The quality product of the method by above-mentioned improved industrial production urea plant provided by the invention satisfies the requirement of system low-poison urea-formaldehyde resin adhesive fully, the basic mechanical design feature index and the consumption indicators of urea are respectively biuret :≤0.5% (weight), vitriol :≤0.01% (weight), free ammonia :≤0.015% (weight), water :≤0.3% (weight), nitrogenous 〉=46.4% (weight), iron :≤0.005% (weight), granularity 〉=1.0-2.4 millimeter.
Ammonia 567Kg, CO
2735Kg, 2.5Mpa steam 1006Kg, water coolant is less than 80 tons, electricity 110 degree, by-product 0.5Mpa steam (referring to urea product per ton), make the technico-economical comparison of urea product obviously be better than the technico-economical comparison of former method and apparatus, and do not have the steam driven of use centrifugal compressor, reduce investment in fixed assets.
The characteristics of the method for improvement industrial production urea plant provided by the invention
1, gas making changes former to be with grace fine coal producer with coke, to make the urea cost lower 15-20%, use a series of measures such as cross-flow type high capacity tray and corresponding synthesis technologic parameter instead that transformation efficiency is improved more than 10%, and the driving program is simple, and is easy to operate.

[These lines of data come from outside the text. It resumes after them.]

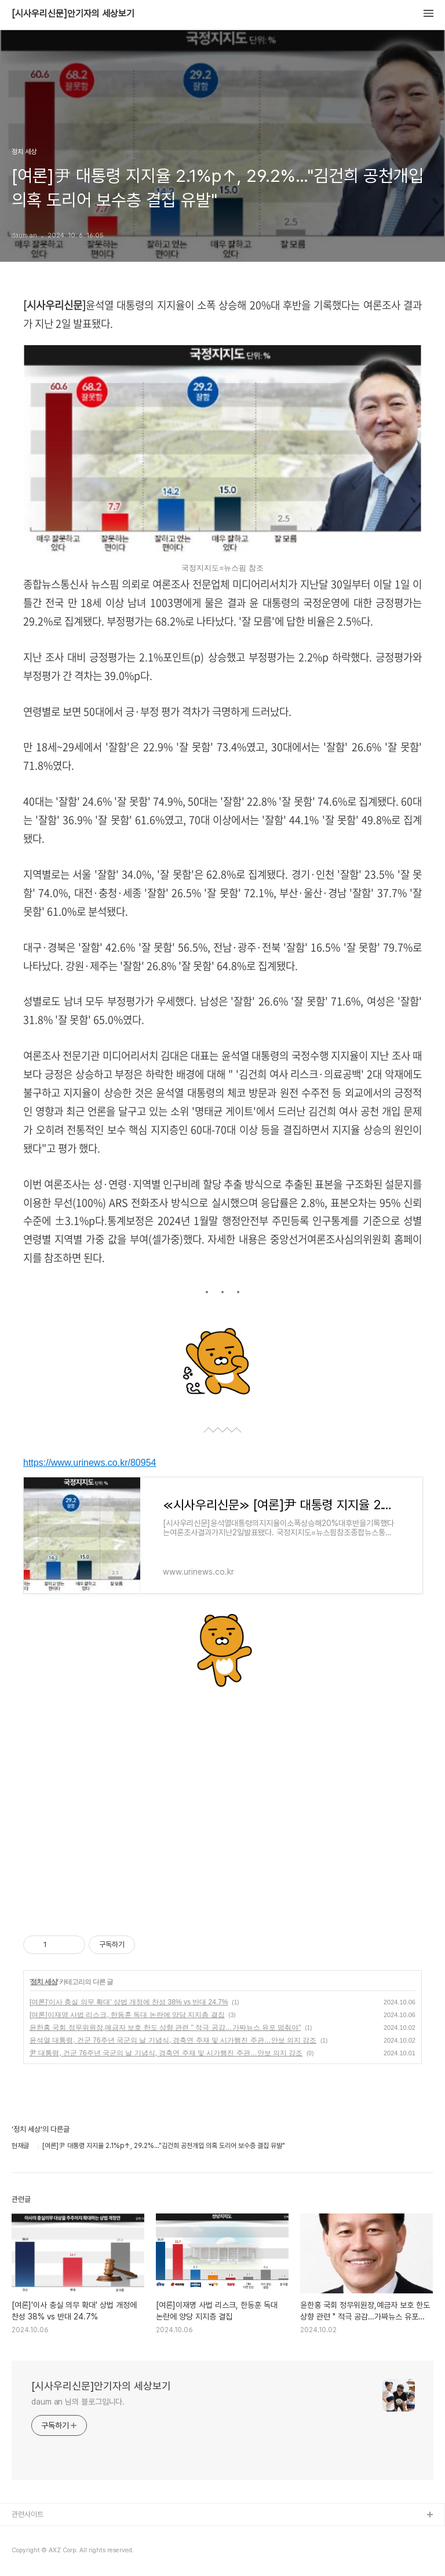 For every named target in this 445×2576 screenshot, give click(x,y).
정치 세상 (43, 1982)
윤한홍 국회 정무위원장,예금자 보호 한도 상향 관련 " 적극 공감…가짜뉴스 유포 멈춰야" (165, 2028)
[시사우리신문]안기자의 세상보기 (73, 14)
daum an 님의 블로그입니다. (78, 2401)
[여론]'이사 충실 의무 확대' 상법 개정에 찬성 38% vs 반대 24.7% (129, 2002)
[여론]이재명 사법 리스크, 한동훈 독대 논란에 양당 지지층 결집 (127, 2015)
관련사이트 (27, 2514)
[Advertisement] (222, 1805)
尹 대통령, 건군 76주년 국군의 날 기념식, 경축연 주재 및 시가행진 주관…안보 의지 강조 (166, 2053)
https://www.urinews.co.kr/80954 (89, 1463)
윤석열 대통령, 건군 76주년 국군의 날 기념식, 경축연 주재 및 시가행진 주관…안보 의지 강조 (173, 2040) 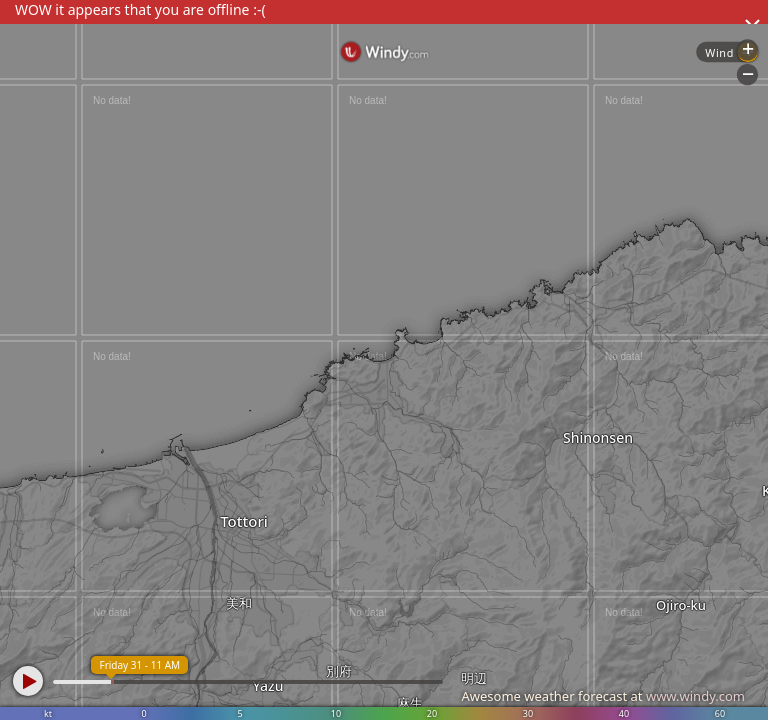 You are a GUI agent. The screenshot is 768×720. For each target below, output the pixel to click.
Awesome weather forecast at (603, 696) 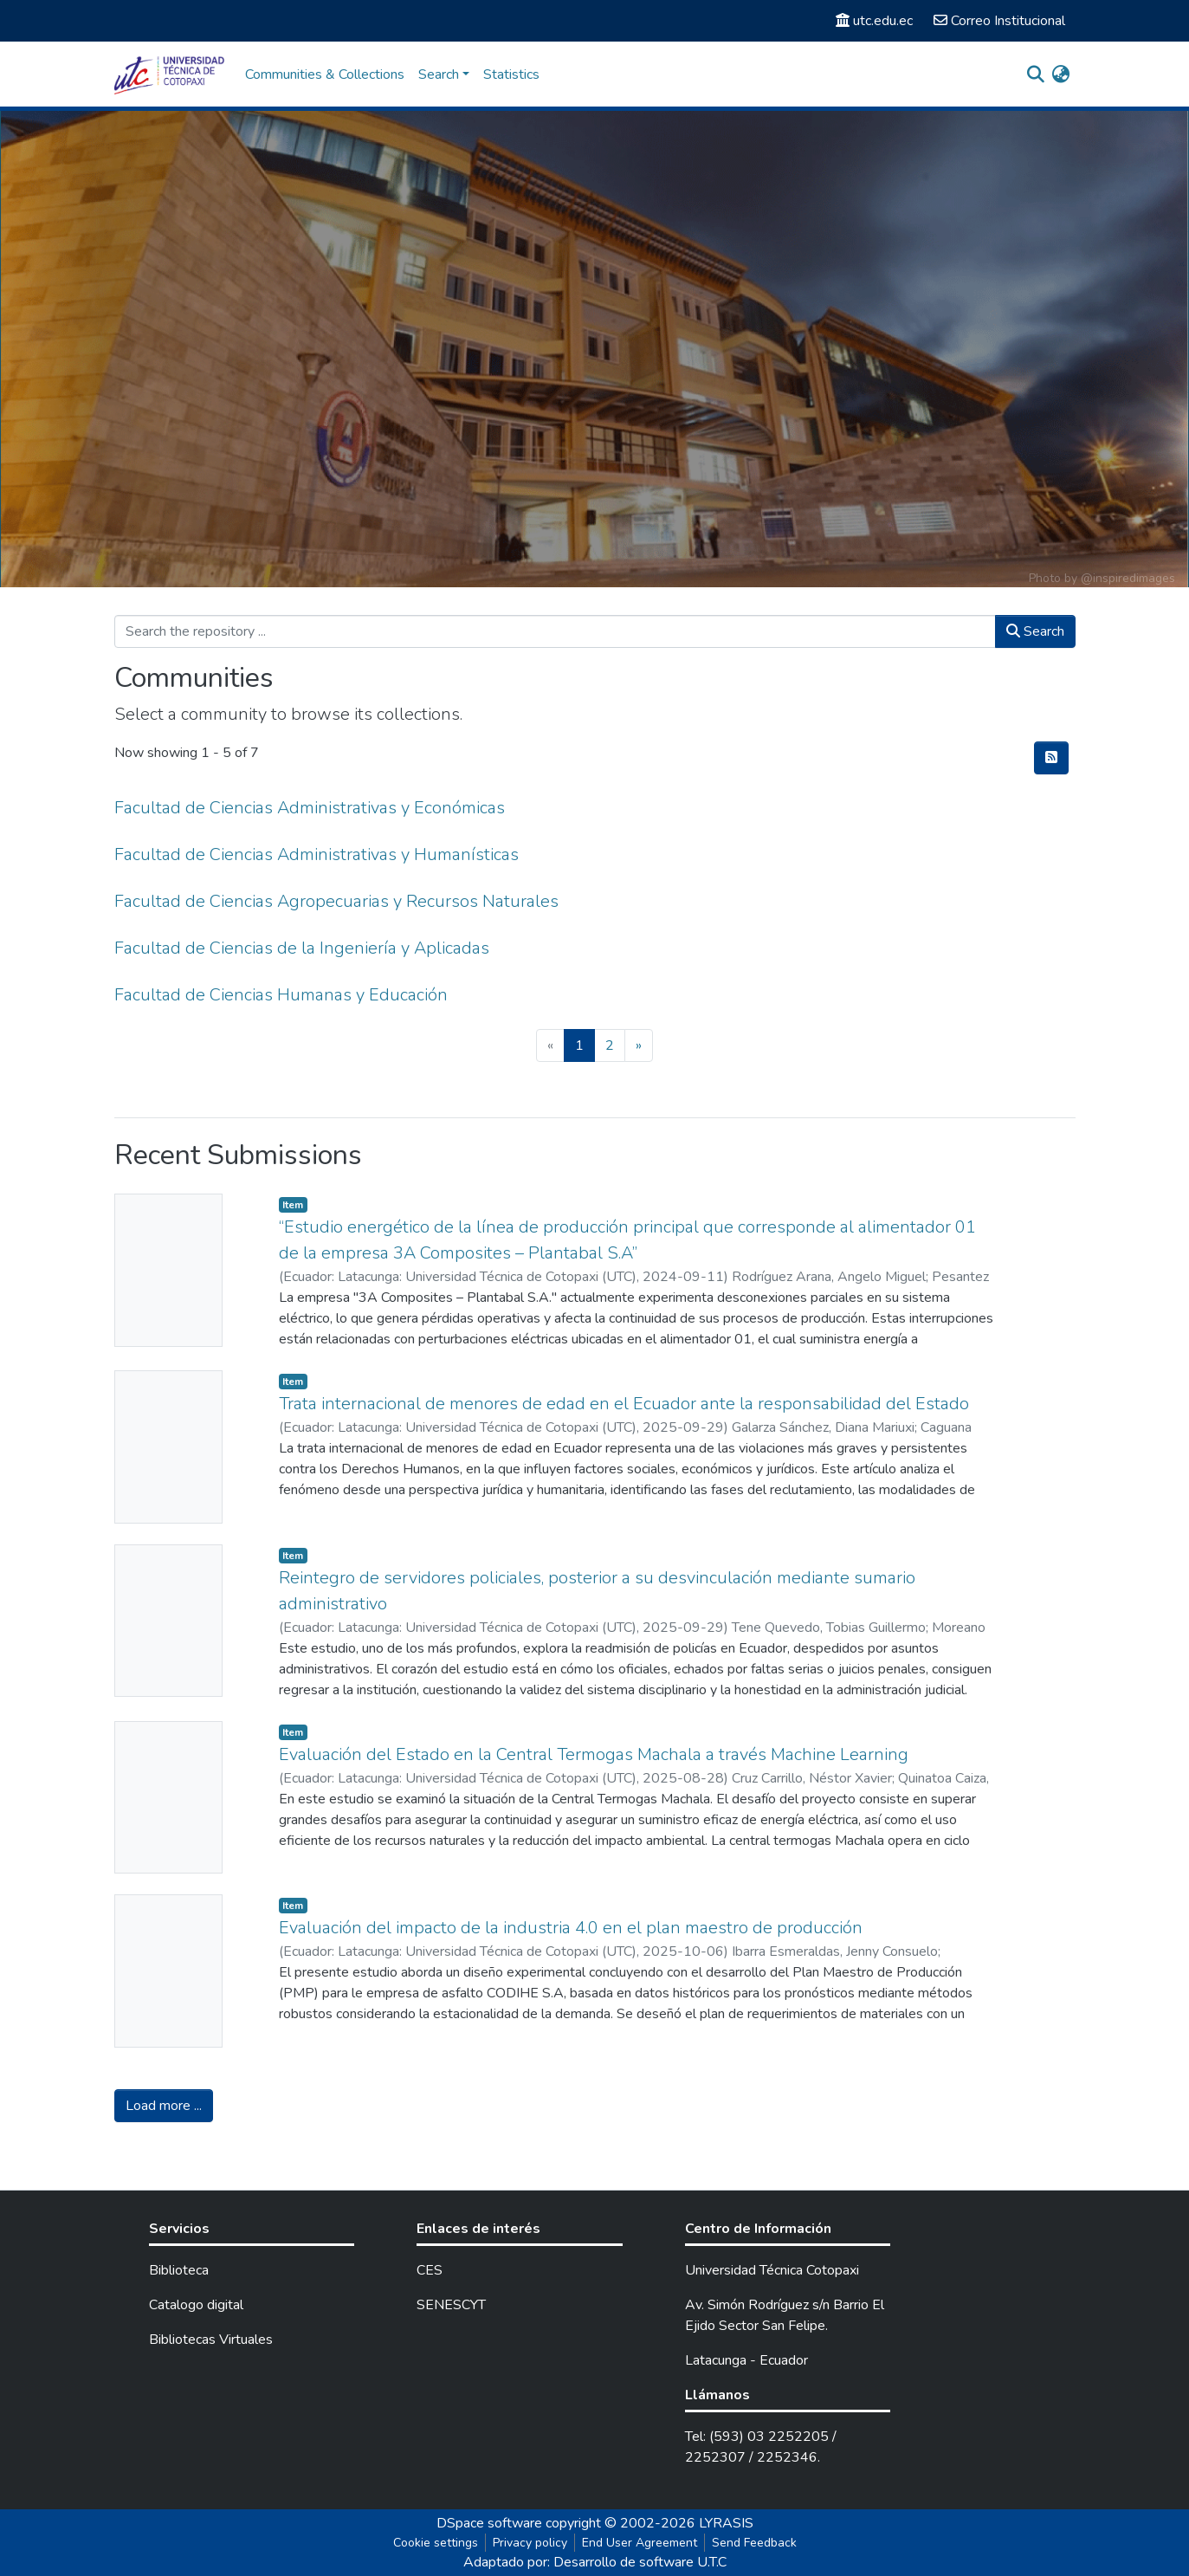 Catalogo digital (196, 2304)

2, set up smart sweetener, reduce H
2The S quantity discharged is improved the ambient atmosphere environment greatly, has eliminated a top hidden danger of equipment corrosion; Adopt catalyticcombustion to remove CO
2Flammable component in the gas is guaranteed the security of technological process.
3, the urea in the employing depth hydrolysis method decomposition of effluent makes the liquid effluent ammonia content below 5PPM.
4, set up low-pressure washer, both reclaimed the ammonia in the tail gas, make again that ammonia content reaches below 0.06% in the tail gas.
5, adopt the vacuum-evaporation granulation, make two urine content≤0.5% (Wt) that contract in the urea product, the urea product Functionality, quality and appealing design satisfies the requirement of low-poison urea-formaldehyde resin adhesive fully, before the product technology economic target obviously is better than transforming, and reduces investment in fixed assets.
The product of the method for improvement industrial production urea plant provided by the invention can be used as outside soil and the leaf fertilizer, in industry and pharmaceutical industries application is more widely arranged all, be mainly used in the production urea-formaldehyde resin, the tackiness agent of plastics and paint, the condenses trimeric cyanamide and the coating of urea.Also can be used as medicine materials such as petroleum spirit preparation, fabric softening, explosive stablizer, the dentifrice that reaches medical aspect and urine agent.